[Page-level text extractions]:
----
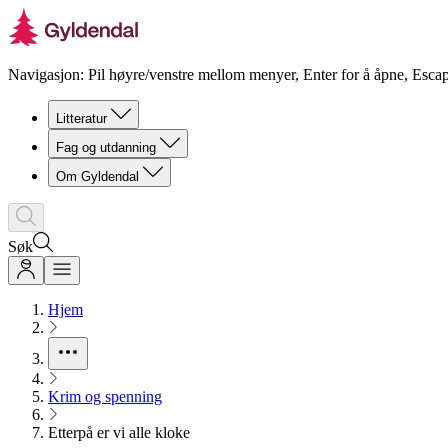
Navigasjon: Pil høyre/venstre mellom menyer, Enter for å åpne, Escap
Litteratur
Fag og utdanning
Om Gyldendal
Søk
Hjem
Krim og spenning
Etterpå er vi alle kloke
----
[YOUR ASSIGNMENT]:
Each record must appear again exactly as written above, without its pictures.

[PROBLEM SOLUTION]:
Navigasjon: Pil høyre/venstre mellom menyer, Enter for å åpne, Escap
Litteratur
Fag og utdanning
Om Gyldendal
Søk
Hjem
Krim og spenning
Etterpå er vi alle kloke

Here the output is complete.